Just in Time
Just in Time
Sebelum
mengetahui konsep-konsep sisem produksi lean,
perlu diketahui terlebih dahulu mengenai pengertian sistem produksi lean atau konsepnya itu sendiri.
Jika
menurut APICS (American Production and Inventory Control Society), sistem
produksi lean adalah sebuah filosofi
dalam berproduksi yang mempunyai fokus untuk meminimasi jumlah sumber daya yang
dibutuhkan dalam kegiatannya. Dalam hal ini juga termasuk dalam kegiatan
identifikasi dan eliminasi kegiatan-kegiatan atau proses yang tidak memberikan
nilai tambah serta memaksimalkan kemampuan pekerjanya.
Di dalam
sistem produksi lean dikenal dua hal
yaitu value dan waste. Value merupakan
hal yang dicari oleh konsumen, dan sepenuhnya ditentukan oleh konsumen itu
sendiri. Waste merupakan pemborosan
atau segala hal yang tidak diinginkan oleh konsumen. Sebagai contoh,
memproduksi sebuah barang seorang konsumen akan memesan sebuah produk dengan
spesifikasi tertentu. Setiap proses yang berhubungan langsung untuk mengubah
bahan mentah sehingga menjadi produk sesuai dengan spesifikasi adalah sebuah value. Proses-proses yang mendukung
seperti transportasi merupakan waste,
karena proses tidak memberikan kontribusi terhadap proses perubahan bahan
mentah menjadi sebuah produk (Womack & Jones, 2003) .
Sistem
produksi lean adalah sebuah cara
berproduksi yang berfokus terhadap pemanfaatan yang maksimal dari segala sumber
daya sehingga keuntungan yang diperoleh menjadi optimal. Sebuah sistem produksi
lean melihat sebuah keuntungan
berpengaruh secara langsung dari biaya produksi, dengan biaya produksi yang
rendah dapat meningkatkan keuntungan yang diperoleh. Tujuan inilah yang ingin
dicapai dari sistem produksi lean.
Waste
atau pemborosan terdapat dalam berbagai jenis, berikut merupakan jenis-jenis
pemborosan yang ada (Womack & Jones, 2003) :
1. Produksi
berlebihan (overproductions)
Produksi
yang melebihi permintaan merupakan sebuah waste
karena pada akhir periode akan ada sisa produksi yang harus disimpan. Setiap
penyimpanan selain membutuhkan tempat juga dibutuhkan biaya untuk merawat
barang sehingga kualitasnya tidak menurun oleh karena itu produksi yang
berlebihan merupakan sebuah waste.
2. Menunggu(delays)
Keterlambatan
proses karena adanya proses menunggu mesin, material, dll.
3. Proses
transportasi(transportations)
Setiap
proses perpindahan material yang tidak memberikan nilai tambah atau biasa
dikenal dengan proses penanganan material(material
handling)
4. Proses
operasi yang tidak memberikan nilai tambah(processes)
Setiap
jenis kegiatan yang tidak berkontribusi terhadap menambah nilai guna sebuah
produk. Dengan adanya proses operasi yang tidak memberikan nilai tambah hanya
menambahkan total waktu yang dibutuhkan sedangkan nilai tambah sebuah produk
tidak bertambah, oleh karena itu disebut sebagai waste.

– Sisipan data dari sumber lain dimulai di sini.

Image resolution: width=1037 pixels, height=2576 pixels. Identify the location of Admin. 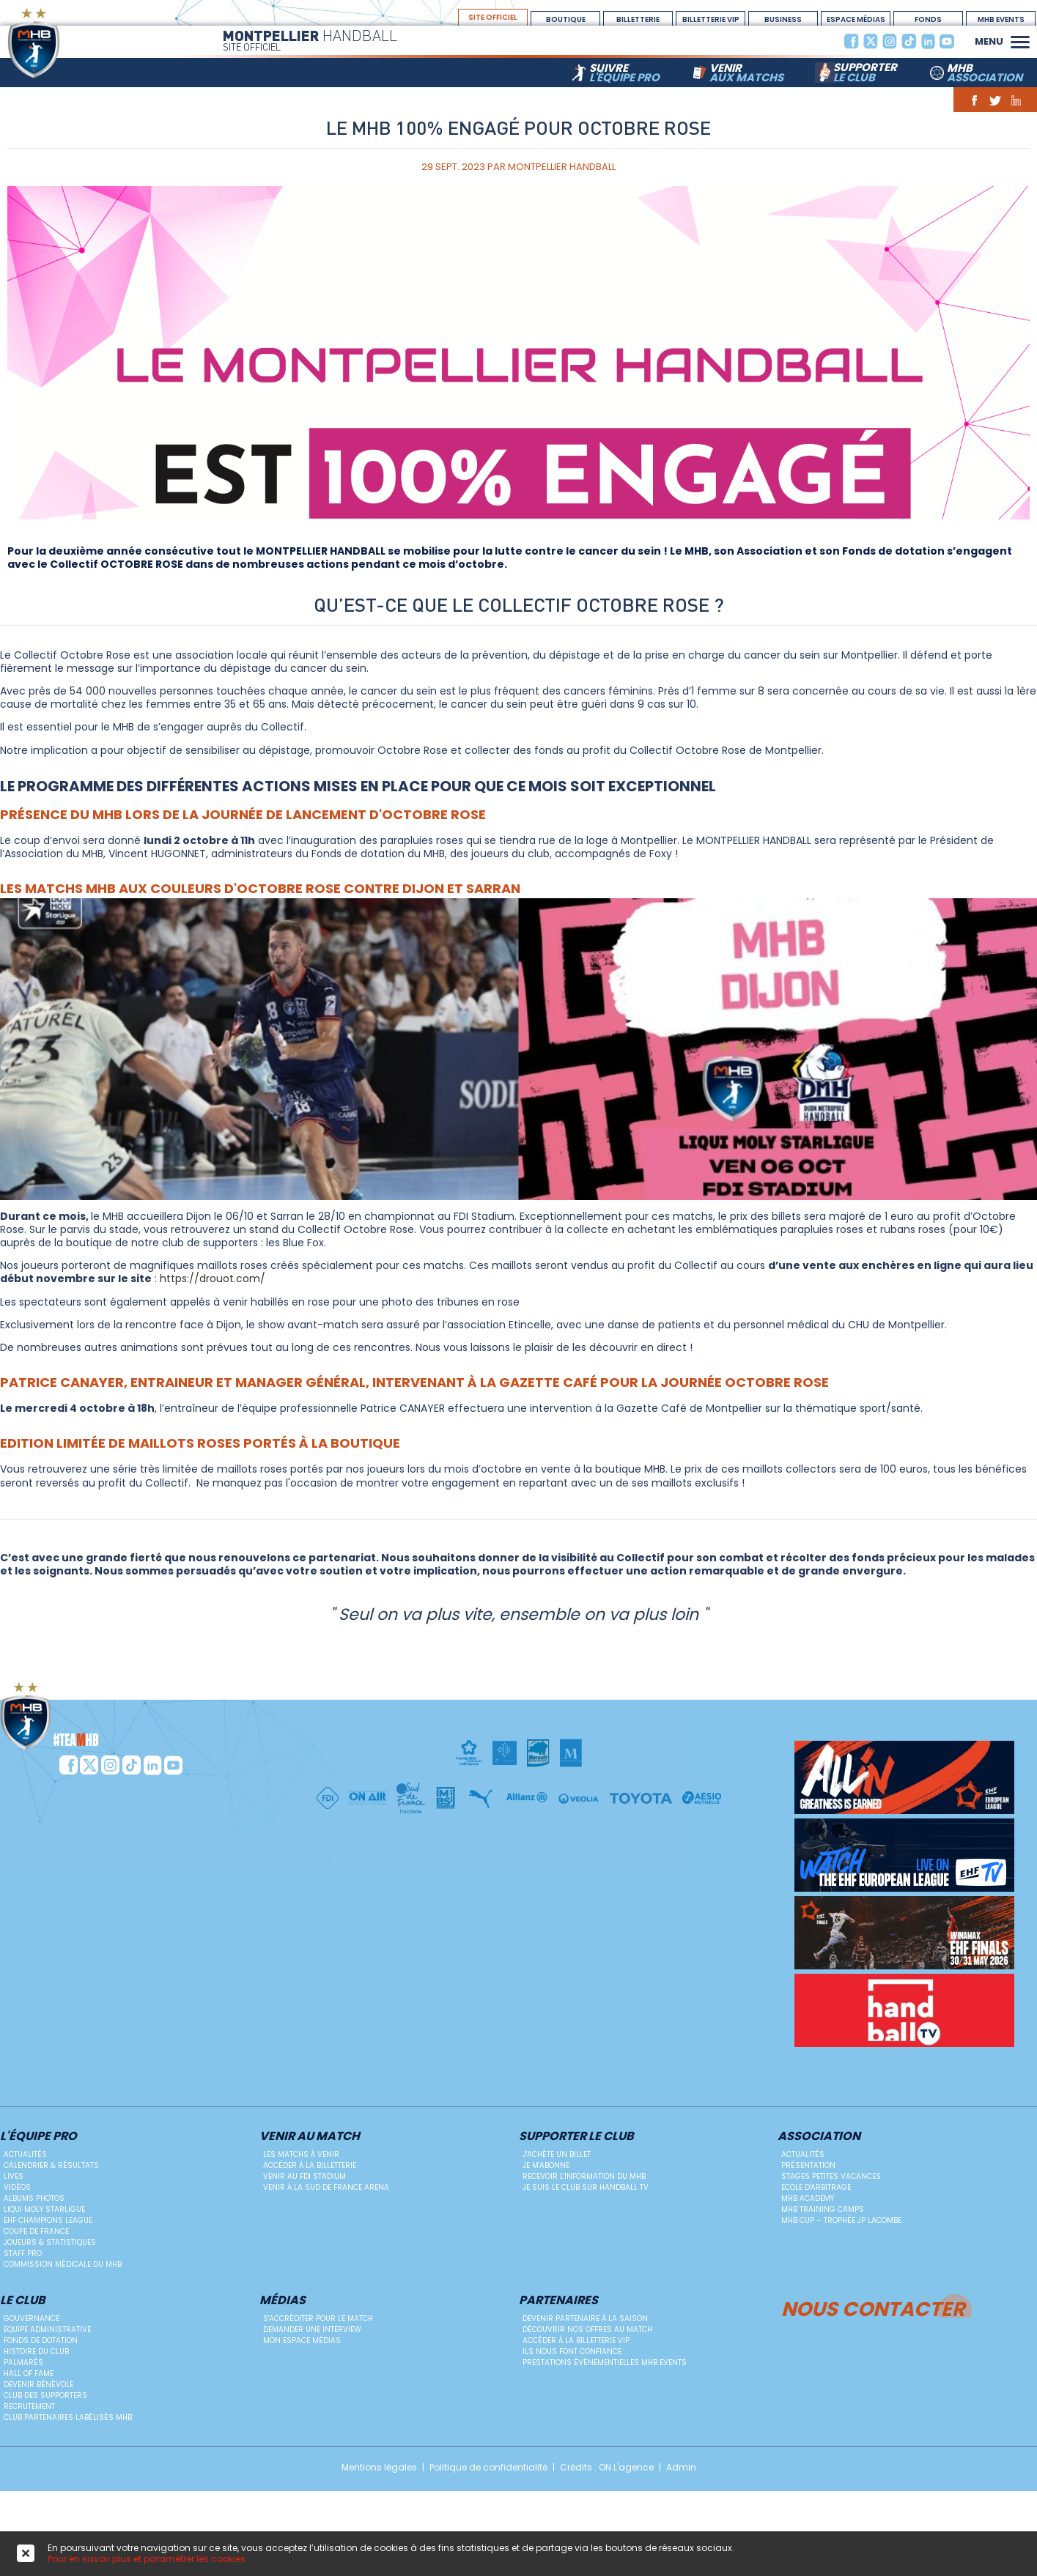
(681, 2467).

5. Penyimpanan(inventories)
Setiap
penyimpanan bersifat sebagai waste
karena dengan adanya penyimpanan hanya membebankan kepada biaya penyimpanan
sedangkan selama proses penyimpanan hampir setiap jenis produk tidak memberikan
nilai tambah.
6. Pergerakan(motions)
Setiap
pergerakan yang tidak perlu merupakan sebuah waste karena hanya berkontribusi terhadap penambahan waktu proses,
sedangkan nilai produk tidak bertambah.
7. Produk
cacat(defective product)
Produk
cacat merupakan sebuah pemborosan karena membutuhkan pekerjaan ulang yang
bersifat iteratif dan tidak memberikan nilai tambah produk itu.
Di dalam
sistem produksi dikenal dengan sebuah rumah sistem produksi lean. Rumah sistem produksi lean ini merupakan sebuah gambaran
mengenai keseluruhan sistem produksi lean.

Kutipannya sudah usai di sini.